**Exercise aim:** Check every line of the material below for the string "Renta", and return the ones that have it.

# # #

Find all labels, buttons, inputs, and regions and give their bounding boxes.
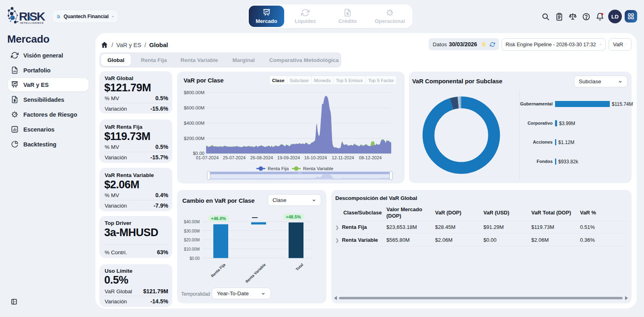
svg-text:$600.00M: $600.00M (184, 105, 204, 110)
svg-text:$40.00M: $40.00M (184, 220, 200, 224)
svg-text:01-07-2024: 01-07-2024 (196, 155, 219, 160)
svg-text:26-08-2024: 26-08-2024 (250, 155, 273, 160)
svg-text:16-10-2024: 16-10-2024 (304, 155, 327, 160)
svg-text:08-12-2024: 08-12-2024 (359, 155, 382, 160)
svg-text:$200.00M: $200.00M (184, 136, 204, 141)
svg-text:19-09-2024: 19-09-2024 (277, 155, 300, 160)
svg-text:Renta Fija: Renta Fija (268, 166, 289, 171)
svg-text:$400.00M: $400.00M (184, 121, 204, 126)
svg-text:$800.00M: $800.00M (184, 90, 204, 95)
svg-text:12-11-2024: 12-11-2024 (332, 155, 354, 160)
svg-text:25-07-2024: 25-07-2024 (223, 155, 246, 160)
svg-text:$10.00M: $10.00M (184, 247, 200, 251)
svg-text:$30.00M: $30.00M (184, 229, 200, 233)
svg-text:$20.00M: $20.00M (184, 238, 200, 242)
svg-text:Renta Variable: Renta Variable (303, 166, 333, 171)
svg-text:INTELLIGENCE: INTELLIGENCE (20, 21, 44, 24)
svg-text:$0.00: $0.00 (190, 256, 200, 261)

# # #

**Exercise answer:**
svg-text:Renta Fija: Renta Fija (268, 166, 289, 171)
svg-text:Renta Variable: Renta Variable (303, 166, 333, 171)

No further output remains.